> **Task instructions**
If "Equpment" shows up in a line of the material, return that line.

> **Material provided**
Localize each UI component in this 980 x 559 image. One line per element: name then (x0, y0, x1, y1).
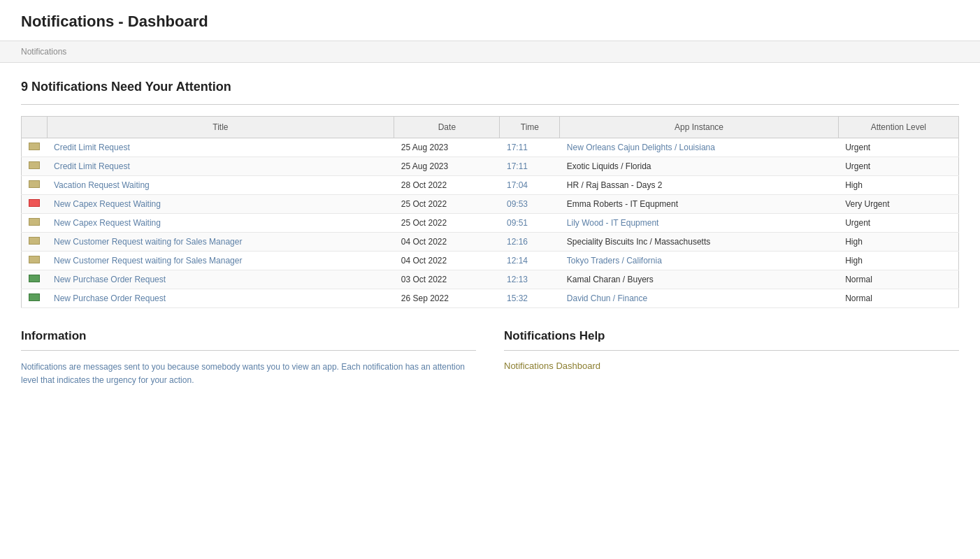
time-value: 09:51 (507, 218, 528, 228)
notification-attention-level: Normal (838, 270, 958, 289)
table-row: New Capex Request Waiting25 Oct 202209:5… (22, 195, 959, 214)
info-divider (21, 350, 476, 351)
breadcrumb: Notifications (0, 41, 980, 63)
col-header-icon (22, 117, 48, 138)
main-content: 9 Notifications Need Your Attention Titl… (0, 63, 980, 404)
table-row: New Customer Request waiting for Sales M… (22, 252, 959, 270)
table-row: New Purchase Order Request03 Oct 202212:… (22, 270, 959, 289)
title-link[interactable]: New Customer Request waiting for Sales M… (54, 256, 242, 266)
envelope-icon (29, 218, 40, 226)
table-row: Credit Limit Request25 Aug 202317:11Exot… (22, 157, 959, 176)
notification-date: 25 Aug 2023 (394, 138, 500, 157)
table-row: New Purchase Order Request26 Sep 202215:… (22, 289, 959, 308)
notification-date: 26 Sep 2022 (394, 289, 500, 308)
notification-attention-level: Urgent (838, 138, 958, 157)
notifications-dashboard-link[interactable]: Notifications Dashboard (504, 361, 600, 371)
notification-time[interactable]: 17:04 (500, 176, 560, 195)
envelope-icon (29, 275, 40, 282)
notification-icon-cell (22, 233, 48, 252)
time-value: 17:11 (507, 161, 528, 171)
notification-app-instance[interactable]: Lily Wood - IT Equpment (560, 214, 838, 233)
notification-app-instance: Exotic Liquids / Florida (560, 157, 838, 176)
info-panel: Information Notifications are messages s… (21, 329, 476, 387)
envelope-icon (29, 293, 40, 301)
title-link[interactable]: New Purchase Order Request (54, 293, 166, 303)
notification-app-instance: Speciality Biscuits Inc / Massachusetts (560, 233, 838, 252)
notification-attention-level: Normal (838, 289, 958, 308)
notification-date: 03 Oct 2022 (394, 270, 500, 289)
notification-title[interactable]: New Purchase Order Request (47, 289, 394, 308)
time-link[interactable]: 17:11 (507, 143, 528, 152)
bottom-section: Information Notifications are messages s… (21, 329, 959, 387)
notification-title[interactable]: Vacation Request Waiting (47, 176, 394, 195)
col-header-app-instance: App Instance (560, 117, 838, 138)
notification-time[interactable]: 17:11 (500, 138, 560, 157)
app-instance-link[interactable]: New Orleans Cajun Delights / Louisiana (567, 143, 715, 152)
notification-icon-cell (22, 214, 48, 233)
notification-title[interactable]: New Customer Request waiting for Sales M… (47, 233, 394, 252)
notification-date: 04 Oct 2022 (394, 252, 500, 270)
app-instance-link[interactable]: Tokyo Traders / California (567, 256, 662, 266)
notification-app-instance: Emma Roberts - IT Equpment (560, 195, 838, 214)
notification-title[interactable]: New Customer Request waiting for Sales M… (47, 252, 394, 270)
notification-icon-cell (22, 289, 48, 308)
info-text: Notifications are messages sent to you b… (21, 361, 476, 387)
notification-date: 04 Oct 2022 (394, 233, 500, 252)
title-link[interactable]: Credit Limit Request (54, 143, 130, 152)
notification-title[interactable]: New Capex Request Waiting (47, 195, 394, 214)
col-header-time: Time (500, 117, 560, 138)
time-value: 12:16 (507, 237, 528, 247)
notification-attention-level: Urgent (838, 214, 958, 233)
envelope-icon (29, 161, 40, 169)
page-title: Notifications - Dashboard (0, 0, 980, 41)
time-link[interactable]: 12:14 (507, 256, 528, 266)
title-link[interactable]: New Customer Request waiting for Sales M… (54, 237, 242, 247)
notification-icon-cell (22, 252, 48, 270)
notification-time: 15:32 (500, 289, 560, 308)
notification-attention-level: High (838, 252, 958, 270)
notification-title[interactable]: Credit Limit Request (47, 138, 394, 157)
time-link[interactable]: 17:04 (507, 180, 528, 190)
notification-attention-level: Very Urgent (838, 195, 958, 214)
section-heading: 9 Notifications Need Your Attention (21, 80, 959, 94)
table-row: New Customer Request waiting for Sales M… (22, 233, 959, 252)
time-value: 12:13 (507, 275, 528, 284)
title-link[interactable]: Vacation Request Waiting (54, 180, 150, 190)
notification-title[interactable]: Credit Limit Request (47, 157, 394, 176)
notifications-table: Title Date Time App Instance Attention L… (21, 116, 959, 308)
table-row: Vacation Request Waiting28 Oct 202217:04… (22, 176, 959, 195)
notification-attention-level: High (838, 176, 958, 195)
app-instance-link[interactable]: David Chun / Finance (567, 293, 647, 303)
notification-icon-cell (22, 138, 48, 157)
notification-app-instance[interactable]: Tokyo Traders / California (560, 252, 838, 270)
notification-icon-cell (22, 195, 48, 214)
notification-time: 09:53 (500, 195, 560, 214)
notification-icon-cell (22, 157, 48, 176)
title-link[interactable]: Credit Limit Request (54, 161, 130, 171)
time-value: 09:53 (507, 199, 528, 209)
help-heading: Notifications Help (504, 329, 959, 343)
notification-title[interactable]: New Capex Request Waiting (47, 214, 394, 233)
envelope-icon (29, 199, 40, 207)
app-instance-link[interactable]: Lily Wood - IT Equpment (567, 218, 659, 228)
help-divider (504, 350, 959, 351)
title-link[interactable]: New Capex Request Waiting (54, 199, 161, 209)
notification-time: 12:16 (500, 233, 560, 252)
notification-app-instance[interactable]: New Orleans Cajun Delights / Louisiana (560, 138, 838, 157)
notification-date: 25 Aug 2023 (394, 157, 500, 176)
notification-title[interactable]: New Purchase Order Request (47, 270, 394, 289)
title-link[interactable]: New Purchase Order Request (54, 275, 166, 284)
notification-date: 25 Oct 2022 (394, 214, 500, 233)
notification-time: 12:13 (500, 270, 560, 289)
notification-time[interactable]: 12:14 (500, 252, 560, 270)
envelope-icon (29, 256, 40, 263)
title-link[interactable]: New Capex Request Waiting (54, 218, 161, 228)
col-header-attention: Attention Level (838, 117, 958, 138)
help-panel: Notifications Help Notifications Dashboa… (504, 329, 959, 387)
notification-time: 17:11 (500, 157, 560, 176)
notification-attention-level: High (838, 233, 958, 252)
notification-app-instance[interactable]: David Chun / Finance (560, 289, 838, 308)
notification-icon-cell (22, 270, 48, 289)
time-value: 15:32 (507, 293, 528, 303)
notification-date: 28 Oct 2022 (394, 176, 500, 195)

> **Written response**
notification-app-instance[interactable]: Lily Wood - IT Equpment (560, 214, 838, 233)
notification-app-instance: Emma Roberts - IT Equpment (560, 195, 838, 214)
app-instance-link[interactable]: Lily Wood - IT Equpment (567, 218, 659, 228)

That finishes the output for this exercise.